Further, the author of Pop Cosmopolitics and K-pop Video Culture, Michell Cho, says in her reading, “The talent agency YG entertainment shows no hesitation to give away content for free on YouTube knowing that the sort of devotion that marshals the resources evident in the dance cover video leads to acts of consumption far greater than the purchase of pop singles as commodities” (254). Just like YG, the Moho Film is trying the same thing for its movies like, distributing several clips of the movie for free along with the trailer in the YouTube, before the movie launches officially in the market. By doing this, the YouTubers who react to Korean movies get to have a chance to do more of their reaction videos besides the trailer, and those who watch YouTube movie trailer reaction videos will get to have another chance to look up the other various clips of the movie that they are interested in.

The whole combination of the dynamics of intimacy and the various commodification methods are helping this Korean cinema industry to actualize the transnationalism more than ever.

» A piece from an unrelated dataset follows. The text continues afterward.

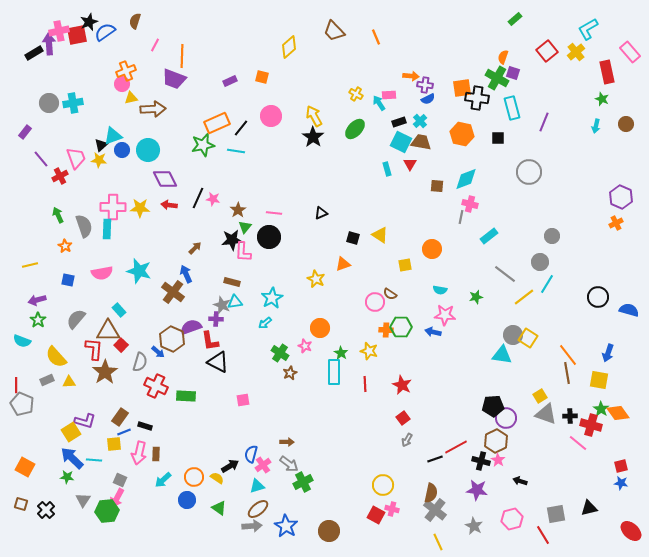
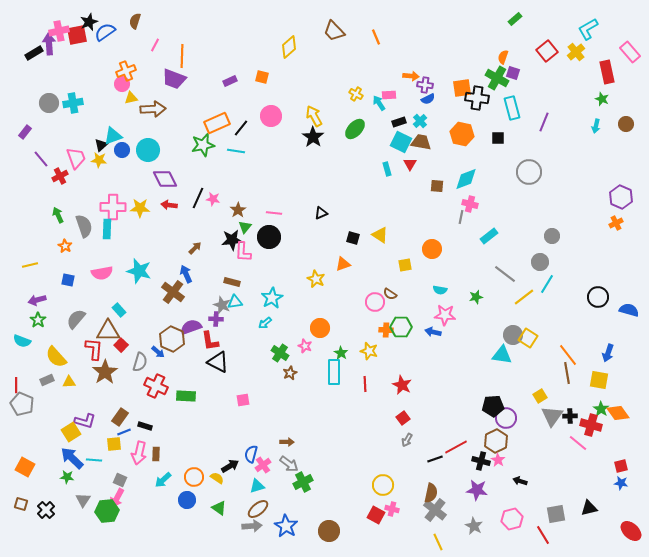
gray triangle at (546, 414): moved 6 px right, 2 px down; rotated 45 degrees clockwise
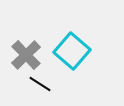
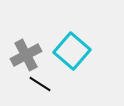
gray cross: rotated 16 degrees clockwise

Thus, people from other countries start to look at the historical backgrounds of the Korean movie. The Handmaiden, for instance, people start to pay attention why people in Korea were wearing all the mixed versions of Japanese traditional clothes and the Korean’s, or why all the interiors of the Korean houses are jumbled up with the Japanese and European styles, and why the movie has the scenes of a Korean man trying to entertain Japanese aristocrats. Then, at the end of the movie, people finally realize that it was actually in the period of Japanese colonial, and there was a history where some opportunists in Korea earned a lot of money through enacting pro-Japanese actions, and justifying the Japanese annexation of Korea.

The whole nationalistic idea that is portrayed in the Korean movies are making people who make reaction videos and people who are watching their reaction videos to be more curious about the Korean history and culture, and gradually question themselves how to accept the cultural intentions put into the Korean movie industry, and further expand their personal ideas transnationally. Commodifying the Korean movies through the accessible, affordable, and dramatic marketing device like YouTube, has led to the production of various reaction videos for the Korean movie trailers, and these reaction videos have also led the interconnection of individuals and groups beyond the state boundaries to be more close than ever, and commodified the people’s empathies in a smart way, which finally played a huge role in expanding the essence of Korean nationality under Hallyu-hwa.